Figure 2.

Terminal maturation of primitive erythroid cells. (A) Representative images of circulating erythroid cells at E12.5, E14.5, and E16.5 of mouse gestation captured on the ImageStreamX imaging flow cytometer with a 0.75NA 40× objective lens. Cells were stained with Ter119-PECy7, CD71-FITC, and DRAQ5. (B) Changes in cell area of nucleated and enucleated primitive erythroid cells and enucleated definitive erythroid cells quantified by imaging flow cytometry. (C) Changes in surface expression of CD71 on primitive and definitive erythroid cells during their terminal maturation. The decrease inCD71 intensity on the surface of primitive erythroid cells between E12.5 and E14.5 is statistically significant (t test, p = 0.02), but the slight increase in the data between E14.5 and E16.5 is not significant (t test, p = 0.28). (D) Changes in Ter119 cell surface expression in primitive and definitive erythroid cells during their terminal maturation.

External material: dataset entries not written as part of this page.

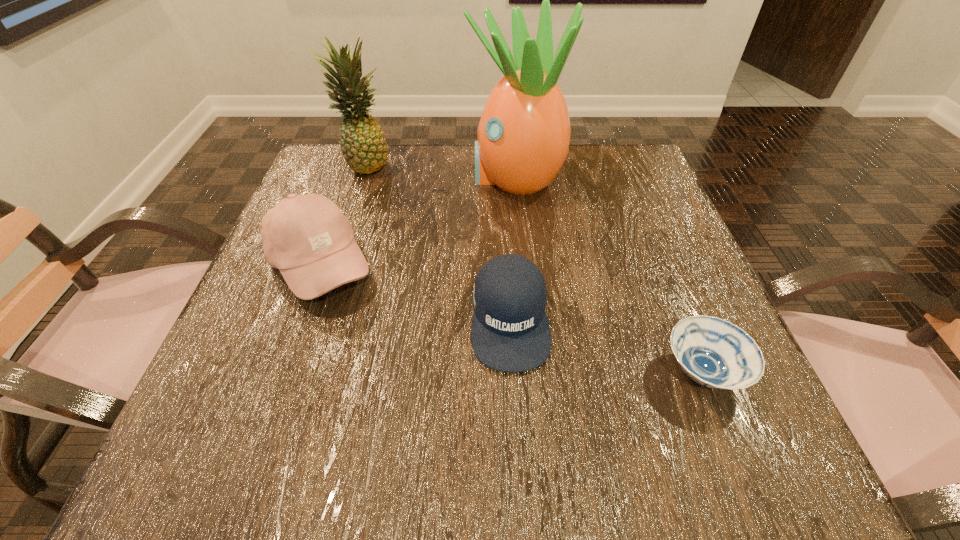 You are a GUI agent. You are given a task and a screenshot of the screen. Output one action in this format:
    pyautogui.click(x=<x>, y=<y>)
    Task: Click on the object positioned at the far left corner
    
    Given the screenshot: What is the action you would take?
    [x=362, y=141]

In the image, there is a desktop. In order to click on vacant region at the far edge in this screenshot , I will do `click(566, 176)`.

The height and width of the screenshot is (540, 960). In the image, there is a desktop. What are the coordinates of `vacant space at the near edge` in the screenshot? It's located at (506, 432).

This screenshot has height=540, width=960. In the image, there is a desktop. In order to click on vacant space at the left edge in this screenshot , I will do `click(257, 406)`.

Locate an element on the screen. This screenshot has width=960, height=540. free space at the right edge is located at coordinates (658, 344).

In the image, there is a desktop. Identify the location of vacant space at the far left corner. The width and height of the screenshot is (960, 540). (355, 181).

You are a GUI agent. You are given a task and a screenshot of the screen. Output one action in this format:
    pyautogui.click(x=<x>, y=<y>)
    Task: Click on the unoccupied position between the right pineapple and the third shortest object
    The width and height of the screenshot is (960, 540).
    Given the screenshot: What is the action you would take?
    pyautogui.click(x=418, y=221)

Where is `vacant area that lies between the taller baseball cap and the tallest object`? vacant area that lies between the taller baseball cap and the tallest object is located at coordinates (418, 221).

Image resolution: width=960 pixels, height=540 pixels. Identify the location of vacant point located between the rightmost object and the fourth tallest object. (606, 345).

The image size is (960, 540). I want to click on vacant area between the second shortest object and the fourth shortest object, so click(x=438, y=241).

Data in B, C, and D were derived from replicate measurements on three (E16.5) or four (E12.5 and E14.5) different embryos. Area represents the projected area of the cell in the image. Intensity is the median total intensity for the cells measured in arbitrary units. (E) Video-micrograph of CD9-labeled primary primitive erythroid cells. Bright-field images were obtained as for Figures 1A and 1B. Fluorescence images were obtained using the Nikon TE 2000-E microscope with a 100× 1.45 NA oil-immersion objective, and captured with a Roper Quantem 512SC digital camera using Elements software for a 900-ms exposure and multiplier of 700. Because definitive erythroid cells in the sample do not label, this methodology provided an objective method for identifying primitive erythroid cells. Scale bar = 5 μm.